_Records:_
□ □ □
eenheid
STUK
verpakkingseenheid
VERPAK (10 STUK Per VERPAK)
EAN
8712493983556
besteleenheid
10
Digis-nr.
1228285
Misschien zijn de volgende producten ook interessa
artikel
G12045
□ □ □
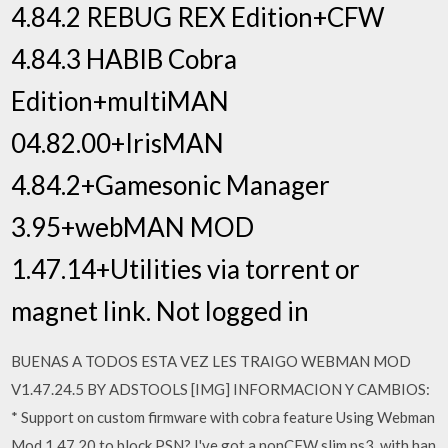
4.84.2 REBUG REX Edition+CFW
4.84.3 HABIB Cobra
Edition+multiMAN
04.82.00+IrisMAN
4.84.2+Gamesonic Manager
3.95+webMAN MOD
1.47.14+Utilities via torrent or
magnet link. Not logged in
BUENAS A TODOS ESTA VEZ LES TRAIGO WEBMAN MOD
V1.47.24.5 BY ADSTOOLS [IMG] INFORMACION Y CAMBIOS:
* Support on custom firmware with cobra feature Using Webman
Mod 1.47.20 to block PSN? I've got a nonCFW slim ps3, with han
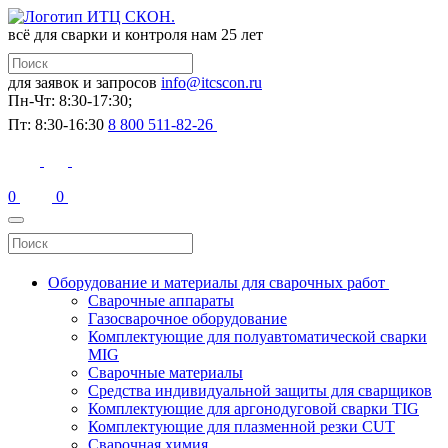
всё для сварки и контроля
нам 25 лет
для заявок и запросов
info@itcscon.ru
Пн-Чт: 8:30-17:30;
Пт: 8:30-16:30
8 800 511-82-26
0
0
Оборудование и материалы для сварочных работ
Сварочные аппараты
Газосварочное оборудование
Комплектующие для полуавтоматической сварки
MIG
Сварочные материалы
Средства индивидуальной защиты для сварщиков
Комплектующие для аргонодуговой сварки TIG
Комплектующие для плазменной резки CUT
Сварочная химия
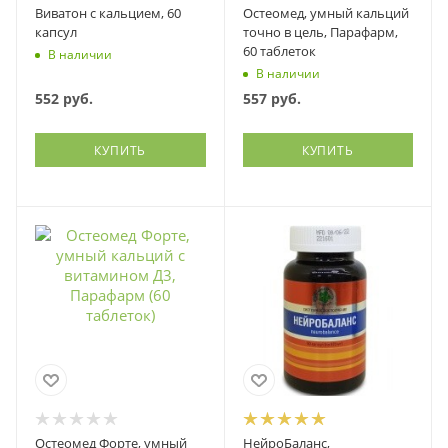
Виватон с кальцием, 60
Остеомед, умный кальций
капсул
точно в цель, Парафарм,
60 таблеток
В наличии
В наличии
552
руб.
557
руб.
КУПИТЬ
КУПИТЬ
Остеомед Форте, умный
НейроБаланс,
□ □ □
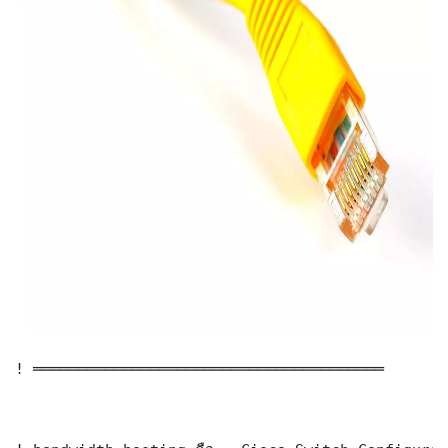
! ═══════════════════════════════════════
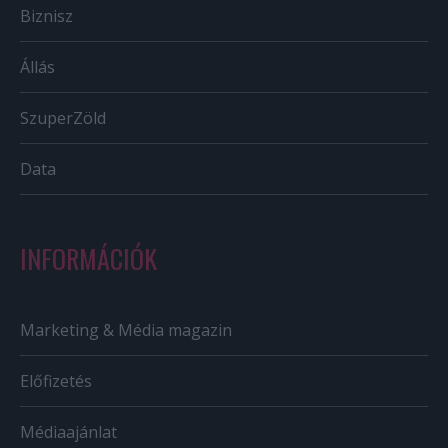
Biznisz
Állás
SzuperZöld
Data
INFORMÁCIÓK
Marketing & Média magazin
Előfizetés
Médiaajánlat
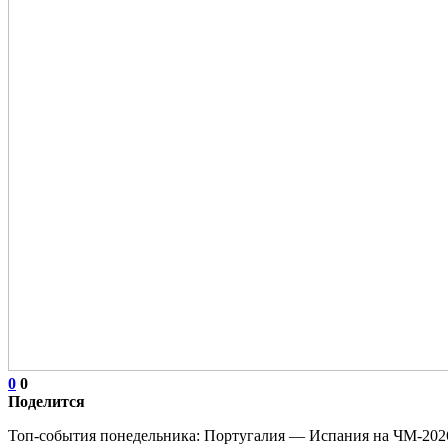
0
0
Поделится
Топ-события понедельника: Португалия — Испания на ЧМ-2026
□ □ □
_Work request:_
When a line in the material above holds the word "сварки", copy that line.

_Answer to this exercise:_
всё для сварки и контроля
Комплектующие для полуавтоматической сварки
Комплектующие для аргонодуговой сварки TIG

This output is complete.